Maybe the source of the problem is not where there is the most noise…
I’ve got an idea percolating but I’m not sure how to model it yet. Apologies up front for not being super-specific, if I can reason out enough pieces of this idea I will hopefully harness it for a paper I’m planning to write later this year.
Some types of attacks have so much human behavior in them that there is no system rule you can put in place to detect. I was watching some videos from the Association of Certified Fraud Examiners (ACFE) and I stopped on Kathy Lavinder’s “Power of Weak Connections” on YouTube. She says that it is not always your strong, personal connections in your professional network that help you get news jobs – it is the weak connections with people who know you just enough to help move a resume or an inquiry into the right hands.
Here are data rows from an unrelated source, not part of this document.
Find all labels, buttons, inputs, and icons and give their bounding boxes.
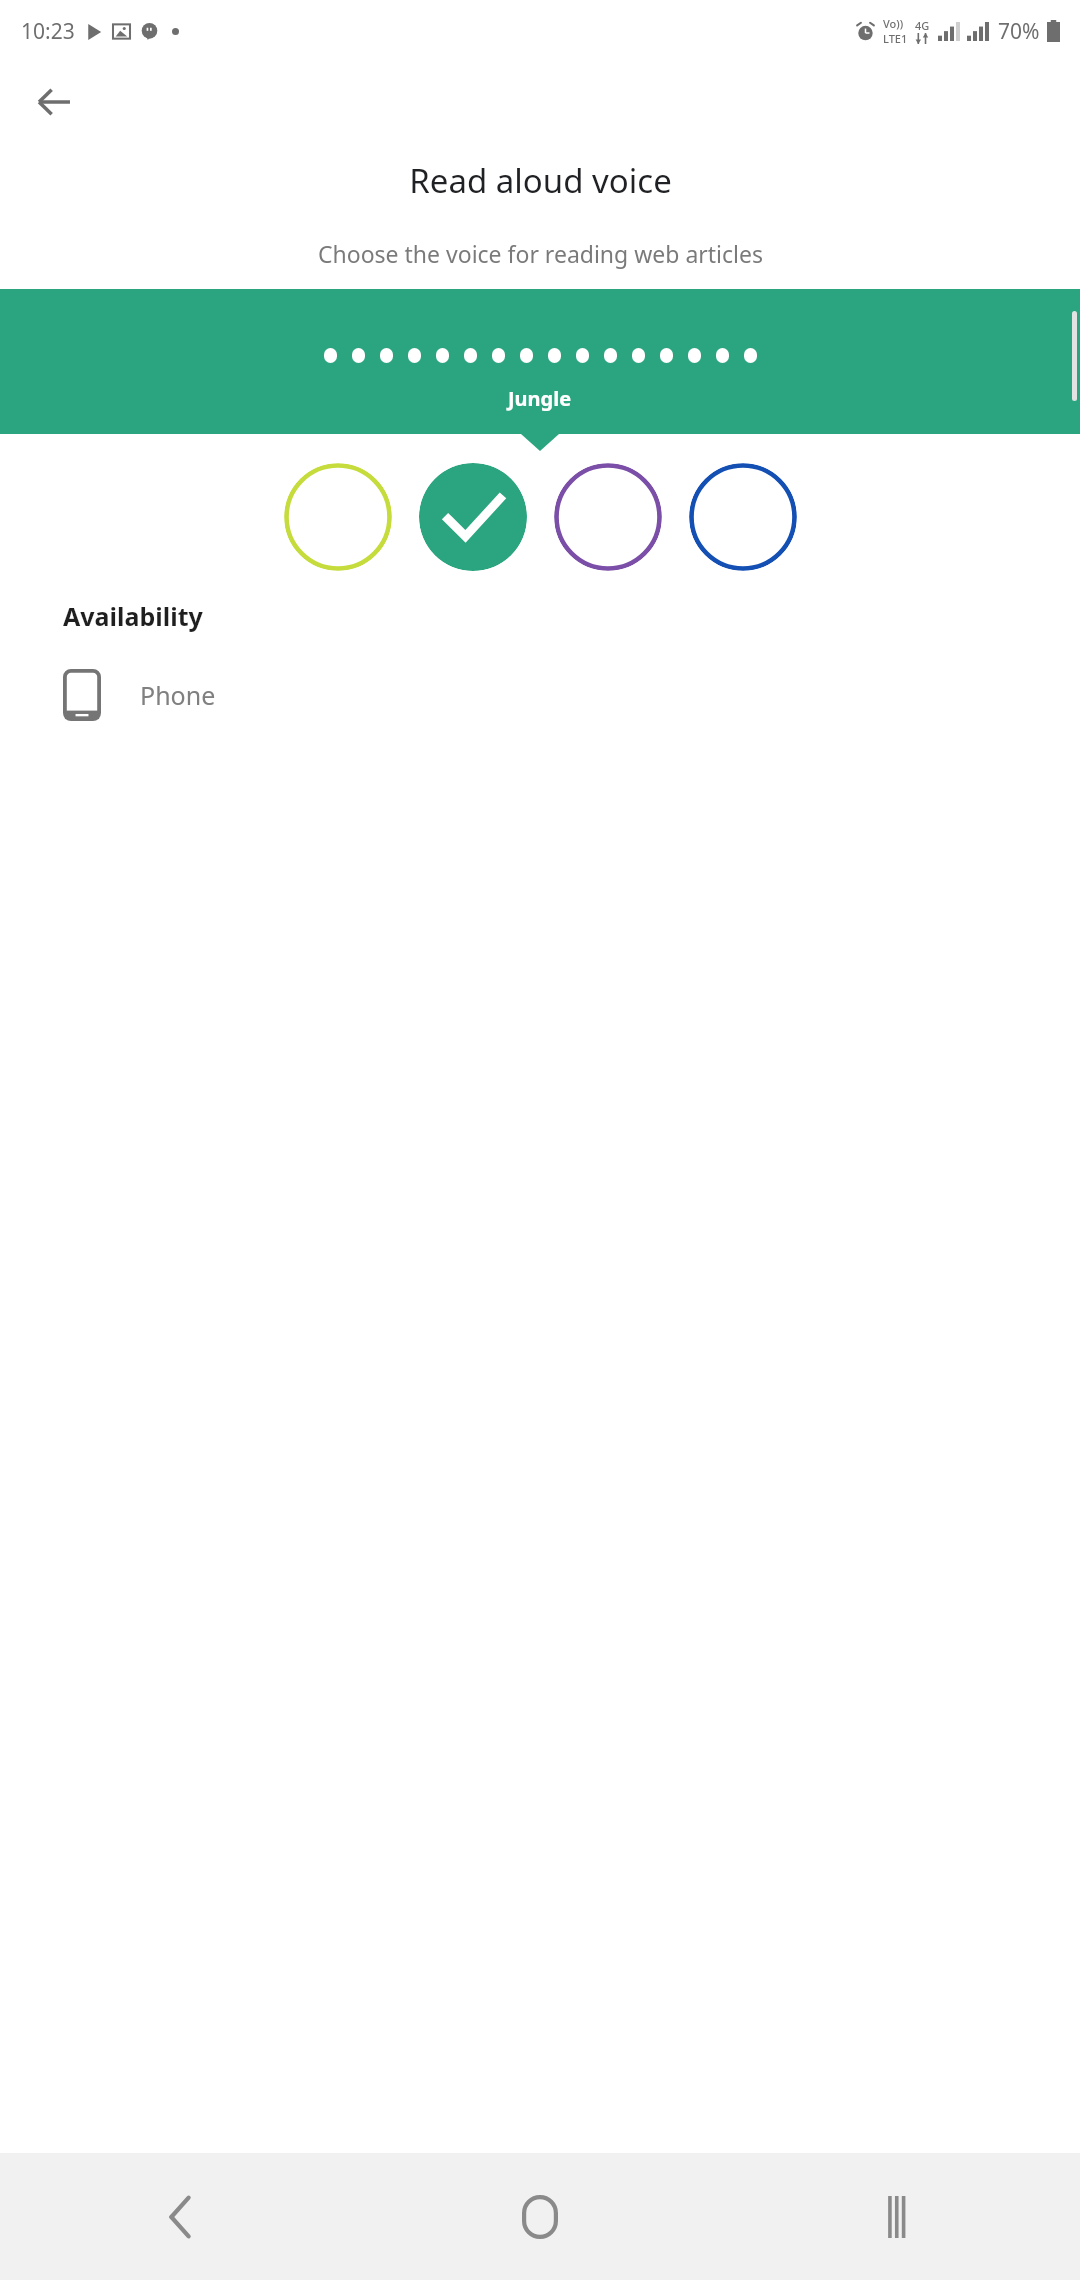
staticText: 10:23	[21, 17, 75, 46]
staticText: Read aloud voice	[409, 158, 672, 203]
staticText: 4G	[915, 18, 930, 33]
staticText: 70%	[998, 17, 1040, 46]
button[interactable]: Lime voice	[284, 463, 392, 571]
staticText: LTE1	[883, 31, 908, 46]
staticText: Phone	[140, 678, 216, 712]
button[interactable]: Back	[0, 2153, 360, 2280]
button[interactable]: Phone	[0, 663, 1080, 727]
staticText: Jungle	[508, 385, 572, 412]
button[interactable]: Home	[360, 2153, 720, 2280]
staticText: Vo))	[883, 16, 904, 31]
button[interactable]: Purple voice	[554, 463, 662, 571]
button[interactable]: Blue voice	[689, 463, 797, 571]
button[interactable]: Jungle voice, selected	[419, 463, 527, 571]
staticText: Choose the voice for reading web article…	[318, 238, 763, 269]
button[interactable]: Recent apps	[720, 2153, 1080, 2280]
staticText: Availability	[63, 599, 203, 633]
button[interactable]: Back	[14, 62, 94, 142]
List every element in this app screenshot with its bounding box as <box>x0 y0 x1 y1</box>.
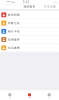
button[interactable]: 生活缴费 <box>0 44 59 52</box>
button[interactable]: 常见问题 <box>43 4 57 9</box>
button[interactable]: 首页 <box>0 90 20 100</box>
staticText: 银行卡包 <box>8 30 20 33</box>
staticText: 账单明细 <box>8 13 20 16</box>
staticText: •••• <box>6 0 10 4</box>
staticText: › <box>56 20 57 26</box>
button[interactable]: 服务 <box>20 90 39 100</box>
staticText: 中国移动 <box>11 1 15 3</box>
staticText: 常见问题 <box>44 5 56 8</box>
staticText: 100% <box>53 1 57 3</box>
button[interactable]: 转账汇款 <box>0 19 59 27</box>
staticText: 我的 <box>48 97 50 98</box>
staticText: › <box>56 45 57 50</box>
staticText: 我的服务 <box>24 5 36 8</box>
button[interactable]: 账单明细 <box>0 11 59 19</box>
staticText: 生活缴费 <box>8 46 20 50</box>
button[interactable]: 银行卡包 <box>0 27 59 36</box>
staticText: › <box>56 37 57 42</box>
staticText: 转账汇款 <box>8 21 20 25</box>
button[interactable]: 我的 <box>39 90 59 100</box>
staticText: › <box>56 12 57 17</box>
staticText: 信用服务 <box>8 38 20 41</box>
button[interactable]: 信用服务 <box>0 36 59 44</box>
staticText: › <box>56 29 57 34</box>
staticText: 9:41 <box>23 0 30 4</box>
staticText: 服务 <box>28 97 30 98</box>
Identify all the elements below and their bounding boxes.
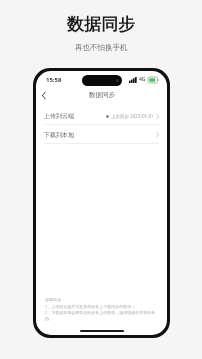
staticText: 1、上传到云端后可在其他设备上下载同步的数据； [45,304,136,309]
staticText: 数据同步 [89,91,115,99]
staticText: 15:58 [46,76,62,84]
staticText: 下载到本地 [44,131,74,139]
button[interactable]: 下载到本地 [36,125,167,144]
staticText: 上传到云端 [44,112,74,120]
button[interactable]: 返回 [36,88,52,102]
staticText: 数据同步 [67,14,135,35]
staticText: 上次同步 2023-01-01 [111,113,154,119]
staticText: 4G [139,76,146,83]
staticText: 温馨提示 [45,297,61,302]
button[interactable]: 上传到云端 [36,106,167,125]
staticText: 2、下载到本地会覆盖当前设备上的数据，请谨慎操作并提前备份。 [45,310,158,321]
staticText: 再也不怕换手机 [75,43,128,52]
There is energy and opportunity in the kinetic connections between two sources. But what if the crux of the opportunity is in the weak connection rather than the strong connection? Does this idea carry into the cyber attacks and fraud detection?
I’d like to analyze that data, and see the strengths of the connections. Does the hypothesis of the weak connection providing a strong vector hold up under the math? I’m reading about UML and graph databases to look for a way to re-categorize some existing data in order to redraw and reexamine the connections. It seems soft to compare a fraud or cyber attack to a business process modeling method, although I am certain I will learn something and I’m looking forward to applying some old techniques in a slightly different way.